Between Harle’s death and WW2, the Hall became the property of a series of different people, and occupied by many owners and tenants. During WW2 and until 1954, the Hall was requisitioned by Essex County Council, who used it for various purposes including as a nursery for the children of working women. The Hall was offered to the NT in 1945 and the organisation adopted it 4 years later.
Until the 1990s, the Hall had a series of tenants. Each of them had interests in arts and design. First, the place was leased to the architectural historian Walter Ison (died 1997) and his wife, the artist and architect Leonora Payne. In 1962, they left, and the Hall became home to Anthony Denney (1913-1990). Denney, who trained at the Royal College of Art in London was already an established fashionable fashion photographer and collector of modern art by the time he came to live in the Hall. He helped restore the house. After Denney left the house in 1969, it became home to the architect Adrian Sansom and his wife Marilyn, a cellist. In the 1980s, the Hall’s tenants were the viola player Paul Silverthorne and his wife Mary. They encouraged local residents to use the Hall’s extensive gardens and also did restoration work. Stefan Roman, the film-set designer and his family followed the Silverthornes, and the last tenants were the painter David Atack and his family.
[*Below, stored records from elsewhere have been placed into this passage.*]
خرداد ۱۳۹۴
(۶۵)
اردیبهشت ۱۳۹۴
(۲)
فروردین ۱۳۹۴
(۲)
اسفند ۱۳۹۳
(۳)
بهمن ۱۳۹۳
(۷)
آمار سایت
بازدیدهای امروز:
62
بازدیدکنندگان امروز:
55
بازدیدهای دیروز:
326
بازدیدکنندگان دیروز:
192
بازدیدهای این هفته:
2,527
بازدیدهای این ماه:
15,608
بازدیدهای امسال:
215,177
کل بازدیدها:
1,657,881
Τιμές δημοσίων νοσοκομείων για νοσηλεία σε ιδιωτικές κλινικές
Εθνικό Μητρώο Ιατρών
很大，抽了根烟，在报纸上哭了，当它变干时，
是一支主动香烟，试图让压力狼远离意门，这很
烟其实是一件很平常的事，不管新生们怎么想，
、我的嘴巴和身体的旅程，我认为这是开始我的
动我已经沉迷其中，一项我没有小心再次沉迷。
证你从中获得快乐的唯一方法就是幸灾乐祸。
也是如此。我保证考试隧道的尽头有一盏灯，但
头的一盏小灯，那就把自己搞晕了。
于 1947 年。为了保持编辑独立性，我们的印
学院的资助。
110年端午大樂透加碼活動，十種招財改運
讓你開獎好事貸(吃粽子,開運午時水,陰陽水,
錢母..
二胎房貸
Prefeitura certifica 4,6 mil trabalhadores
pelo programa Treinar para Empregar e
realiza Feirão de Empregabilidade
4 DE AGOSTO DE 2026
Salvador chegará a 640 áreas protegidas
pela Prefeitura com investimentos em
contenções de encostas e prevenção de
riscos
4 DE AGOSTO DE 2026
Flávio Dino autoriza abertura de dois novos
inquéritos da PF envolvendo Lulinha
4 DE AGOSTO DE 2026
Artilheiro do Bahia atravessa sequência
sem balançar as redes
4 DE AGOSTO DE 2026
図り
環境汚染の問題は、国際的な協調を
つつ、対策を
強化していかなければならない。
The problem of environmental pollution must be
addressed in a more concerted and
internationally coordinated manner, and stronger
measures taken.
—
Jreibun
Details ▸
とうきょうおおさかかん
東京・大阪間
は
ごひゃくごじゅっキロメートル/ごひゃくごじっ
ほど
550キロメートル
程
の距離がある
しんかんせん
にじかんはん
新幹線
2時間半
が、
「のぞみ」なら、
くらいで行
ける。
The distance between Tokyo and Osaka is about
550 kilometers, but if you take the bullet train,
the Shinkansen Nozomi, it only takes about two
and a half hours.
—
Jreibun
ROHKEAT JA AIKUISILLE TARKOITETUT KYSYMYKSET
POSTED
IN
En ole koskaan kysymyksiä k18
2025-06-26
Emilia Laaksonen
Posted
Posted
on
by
The visitor to Rainham Hall can wander through rooms on the ground, first, and second floors. The various inhabitants of this large but intimate family dwelling have all made modifications to the building, but mostly in keeping with the age and character of the Hall. When we went around recently, many of the rooms were being used to house exhibits relating to the life and work of Anthony Denney. We entered the garden, which was in a sad state because of the lack of rain and the heatwaves affecting most of England. The recently restored stable block will be discussed in a future essay. I am glad that we visited Rainham in Havering. Although it cannot be described as being one of England’s most picturesque places, it is certainly more pleasing to the eye, and has more redeeming features, than Rainham in Kent.